I’ve been away for a while, working on lots of stuff for my real-life job and a few things for myself. One of those things in the second category is a digital portfolio. It was super challenging, because technology is both a friend and an enemy. On the site, I have an awkward bio, some of the print and digital work I’ve done for National Geographic, and a link back to this blog. I’ve also integrated it into this site, so you can click on the link if you’re interested in seeing some of what I do when I’m not sitting on my couch or exploring the world.
In the process of creating my portfolio, I spoke to a lot of WordPress associates. I talked to eight of them and spent approximately 3,784 hours chatting about how to make this site work for me. Seven of those people were really nice.
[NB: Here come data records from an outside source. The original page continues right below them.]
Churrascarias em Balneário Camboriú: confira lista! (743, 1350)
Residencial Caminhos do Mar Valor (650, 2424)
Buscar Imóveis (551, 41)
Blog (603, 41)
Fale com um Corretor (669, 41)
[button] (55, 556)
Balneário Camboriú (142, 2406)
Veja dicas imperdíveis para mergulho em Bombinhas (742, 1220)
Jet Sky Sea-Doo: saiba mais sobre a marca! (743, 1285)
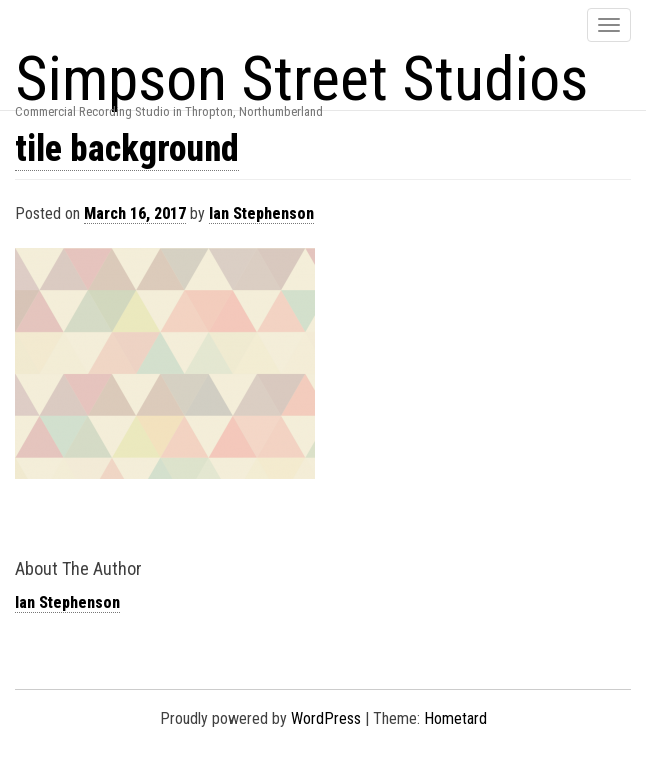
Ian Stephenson (261, 213)
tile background (127, 149)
One of them was very rude and made me feel I was an idiot. For a few seconds, I started to feel bad. Then I remembered that I’m a valuable human being and I don’t need to let a stranger make me feel terrible. I quickly but politely ended that interaction. Luckily, the next person I spoke to was great, which is a lesson for life. Just keep moving until you find the great one.
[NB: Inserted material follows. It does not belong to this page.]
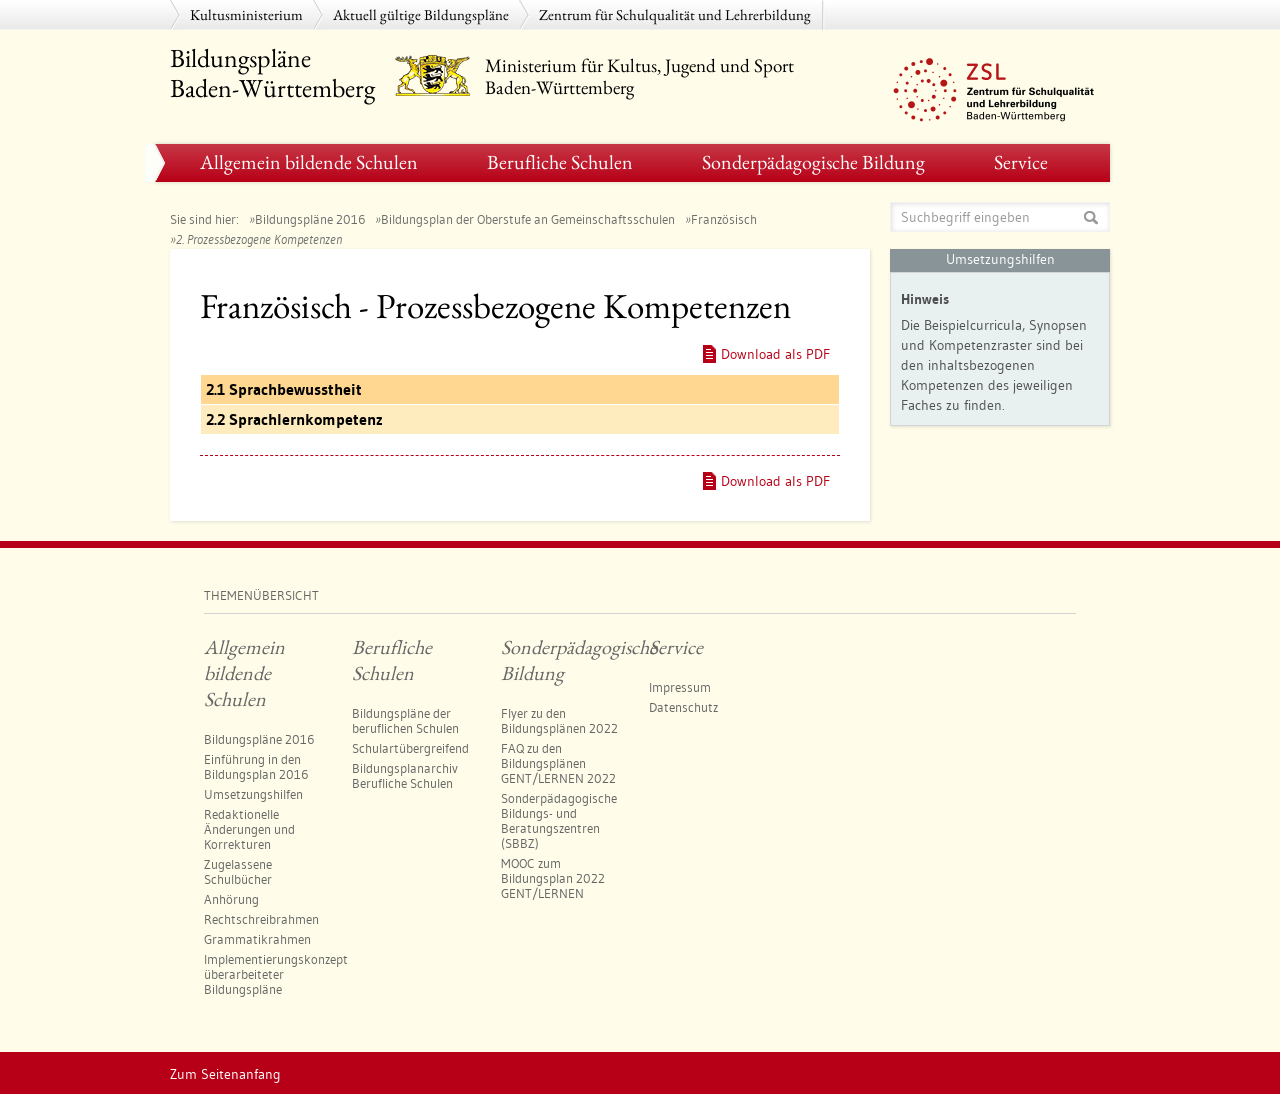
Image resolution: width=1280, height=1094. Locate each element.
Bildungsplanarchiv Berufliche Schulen (405, 775)
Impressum (680, 687)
The biggest problem of the entire process, besides my almost-total lack of comprehension, was Dave’s feelings of neglect. Apparently they’re lasting, because I just mentioned something about building a website and he said, “Psh, you’ll just chat with the WordPress people for seven hours and then say, ‘Oh, Dave, I picked a theme.'” I told him that maybe if he knew more about technology I’d talk to him. Then I threw chocolate chips at his face because that’s how we solve problems in this house.